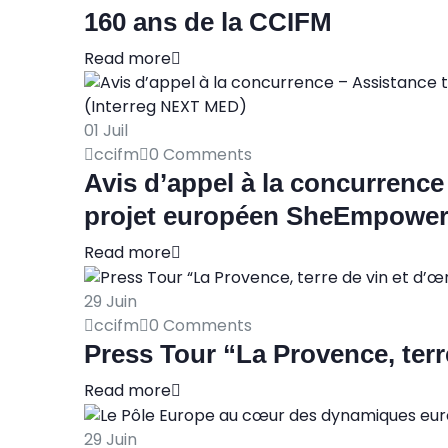
160 ans de la CCIFM
Read more
01
Juil
ccifm
0 Comments
Avis d’appel à la concurrence
projet européen SheEmpower
Read more
29
Juin
ccifm
0 Comments
Press Tour “La Provence, ter
Read more
29
Juin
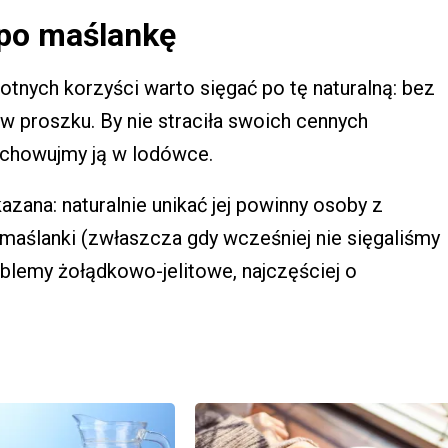
 po maślankę
tnych korzyści warto sięgać po tę naturalną: bez
 proszku. By nie straciła swoich cennych
echowujmy ją w lodówce.
azana: naturalnie unikać jej powinny osoby z
i maślanki (zwłaszcza gdy wcześniej nie sięgaliśmy
blemy żołądkowo-jelitowe, najczęściej o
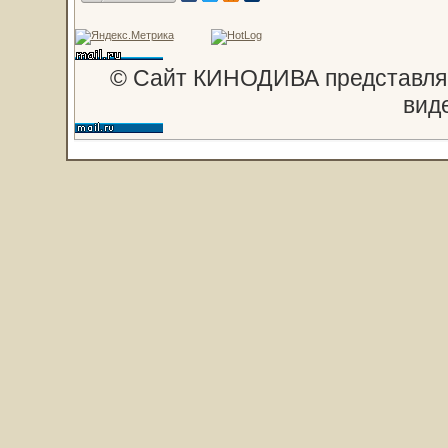
© Сайт КИНОДИВА представляе
вид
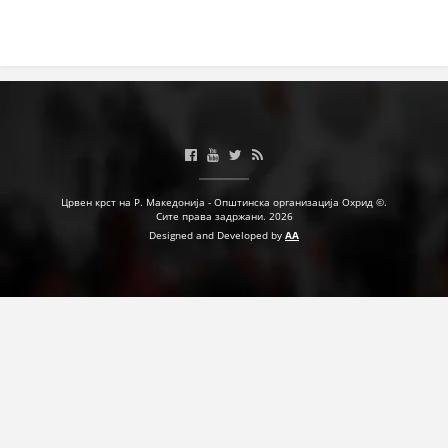
Црвен крст на Р. Македонија - Општинска организација Охрид ©.
Сите права задржани. 2026
Designed and Developed by
AA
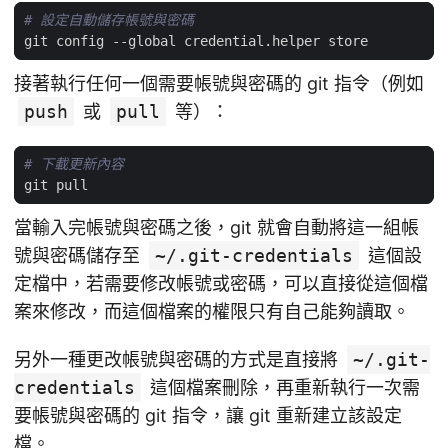
# 設定自動儲存帳號與密碼
接著執行任何一個需要帳號與密碼的 git 指令（例如
push
或
pull
等）：
# 下載更新內容
當輸入完帳號與密碼之後，git 就會自動將這一組帳
號與密碼儲存至
~/.git-credentials
這個設
定檔中，若需要修改帳號或密碼，可以直接從這個檔
案來修改，而這個檔案的權限只有自己能夠讀取。
另外一種更改帳號與密碼的方式是直接將
~/.git-
credentials
這個檔案刪除，再重新執行一次需
要帳號與密碼的 git 指令，讓 git 重新建立該設定
檔。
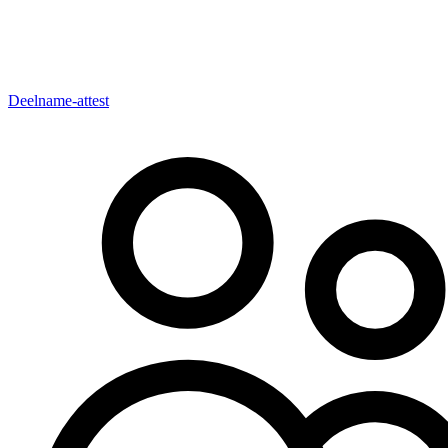
Deelname-attest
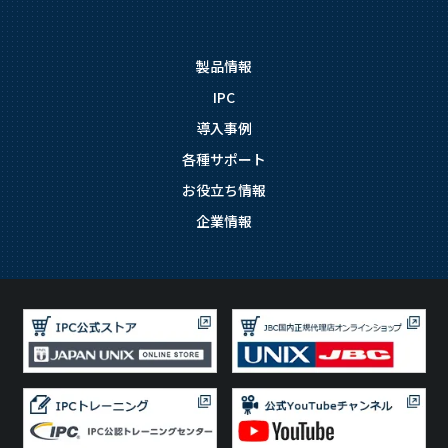
製品情報
IPC
導入事例
各種サポート
お役立ち情報
企業情報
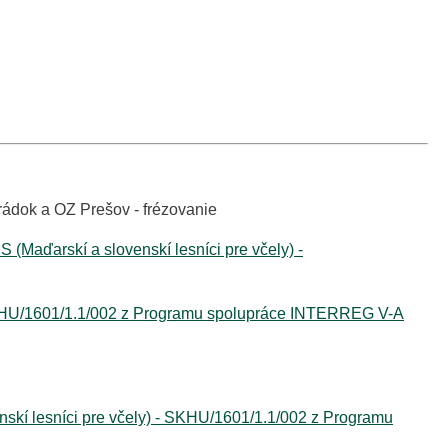
rádok a OZ Prešov - frézovanie
ďarskí a slovenskí lesníci pre včely) -
KHU/1601/1.1/002 z Programu spolupráce INTERREG V-A
 lesníci pre včely) - SKHU/1601/1.1/002 z Programu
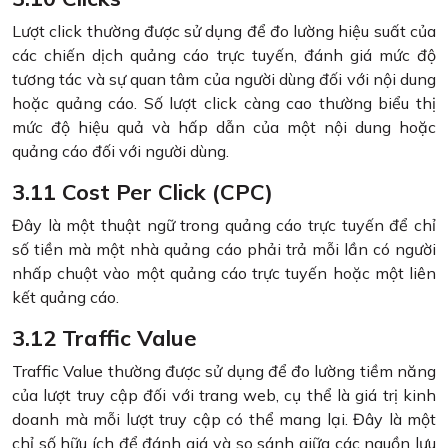
Lượt click thường được sử dụng để đo lường hiệu suất của
các chiến dịch quảng cáo trực tuyến, đánh giá mức độ
tương tác và sự quan tâm của người dùng đối với nội dung
hoặc quảng cáo. Số lượt click càng cao thường biểu thị
mức độ hiệu quả và hấp dẫn của một nội dung hoặc
quảng cáo đối với người dùng.
3.11 Cost Per Click (CPC)
Đây là một thuật ngữ trong quảng cáo trực tuyến để chỉ
số tiền mà một nhà quảng cáo phải trả mỗi lần có người
nhấp chuột vào một quảng cáo trực tuyến hoặc một liên
kết quảng cáo.
3.12 Traffic Value
Traffic Value thường được sử dụng để đo lường tiềm năng
của lượt truy cập đối với trang web, cụ thể là giá trị kinh
doanh mà mỗi lượt truy cập có thể mang lại. Đây là một
chỉ số hữu ích để đánh giá và so sánh giữa các nguồn lưu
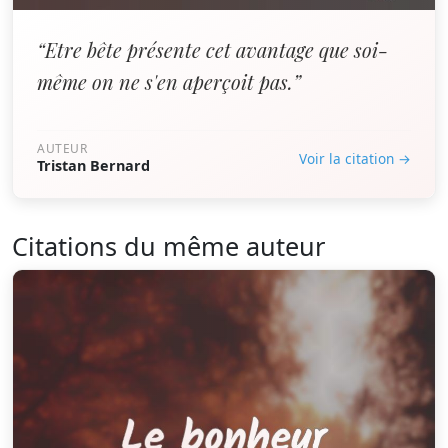
“Etre bête présente cet avantage que soi-
même on ne s'en aperçoit pas.”
AUTEUR
Voir la citation →
Tristan Bernard
Citations du même auteur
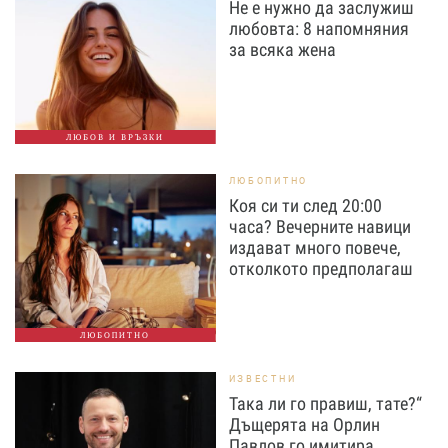
Не е нужно да заслужиш
любовта: 8 напомняния
за всяка жена
ЛЮБОВ И ВРЪЗКИ
ЛЮБОПИТНО
Коя си ти след 20:00
часа? Вечерните навици
издават много повече,
отколкото предполагаш
ЛЮБОПИТНО
ИЗВЕСТНИ
Така ли го правиш, тате?“
Дъщерята на Орлин
Павлов го имитира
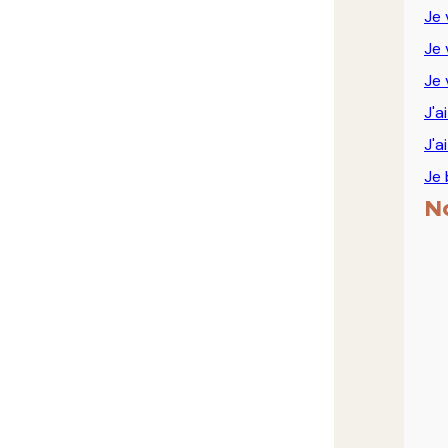
Je 
Je 
Je 
J'a
J'a
Je 
N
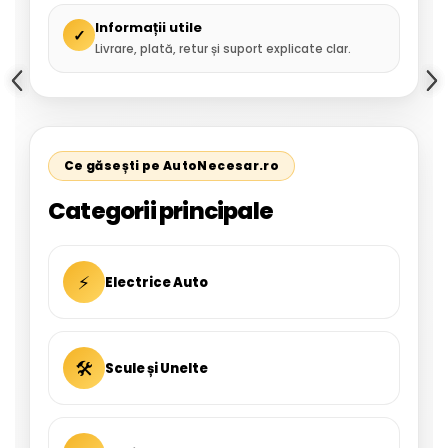
Informații utile
✓
Livrare, plată, retur și suport explicate clar.
Ce găsești pe AutoNecesar.ro
Categorii principale
⚡
Electrice Auto
🛠
Scule și Unelte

★ ★ ★ ★

**Task statement:** The required output is a copy of each line in the records where the string "tuyến" occurs.

**Answer box:**
các chiến dịch quảng cáo trực tuyến, đánh giá mức độ
Đây là một thuật ngữ trong quảng cáo trực tuyến để chỉ
nhấp chuột vào một quảng cáo trực tuyến hoặc một liên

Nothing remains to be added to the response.